- [Work instruction] Only the text of the records, copied exactly, is wanted; no pictures.
==============================
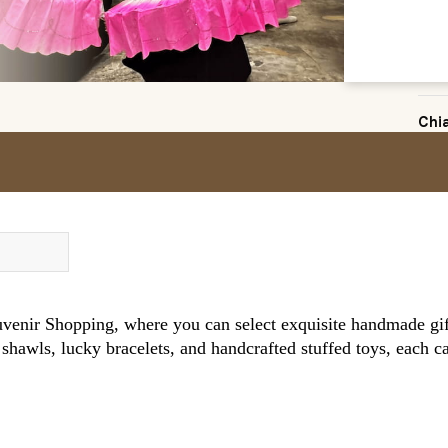
Chi
enir Shopping, where you can select exquisite handmade gift
shawls, lucky bracelets, and handcrafted stuffed toys, each c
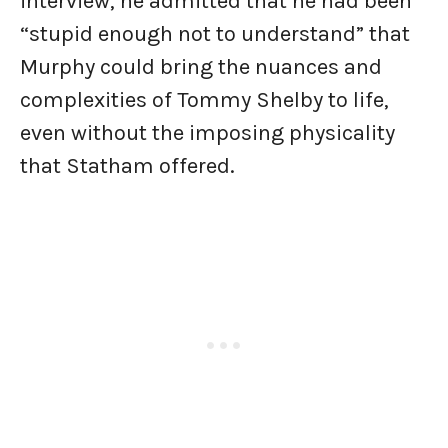
interview, he admitted that he had been
“stupid enough not to understand” that
Murphy could bring the nuances and
complexities of Tommy Shelby to life,
even without the imposing physicality
that Statham offered.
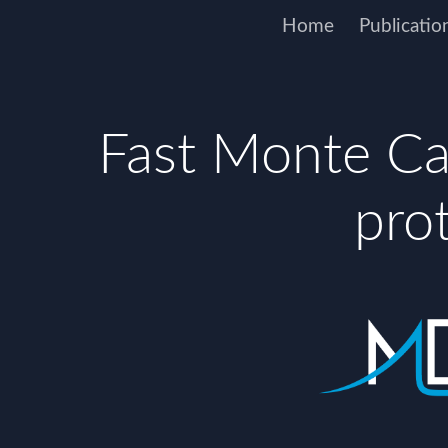
Home
Publicatio
Fast Monte Car
pro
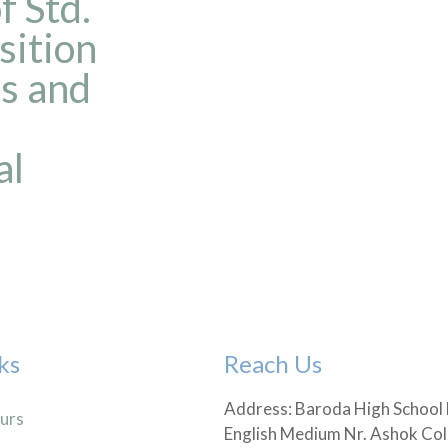
 Std.
sition
es and
al
ks
Reach Us
Address: Baroda High School
urs
English Medium Nr. Ashok Col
==============================
- [Task result]
Chi
enir Shopping, where you can select exquisite handmade gift
shawls, lucky bracelets, and handcrafted stuffed toys, each c
interview, he admitted that he had been
“stupid enough not to understand” that
Murphy could bring the nuances and
complexities of Tommy Shelby to life,
even without the imposing physicality
that Statham offered.
Home
Publicatio
Fast Monte Car
pro
 Std.
sition
es and
al
ks
Reach Us
Address: Baroda High School
urs
English Medium Nr. Ashok Col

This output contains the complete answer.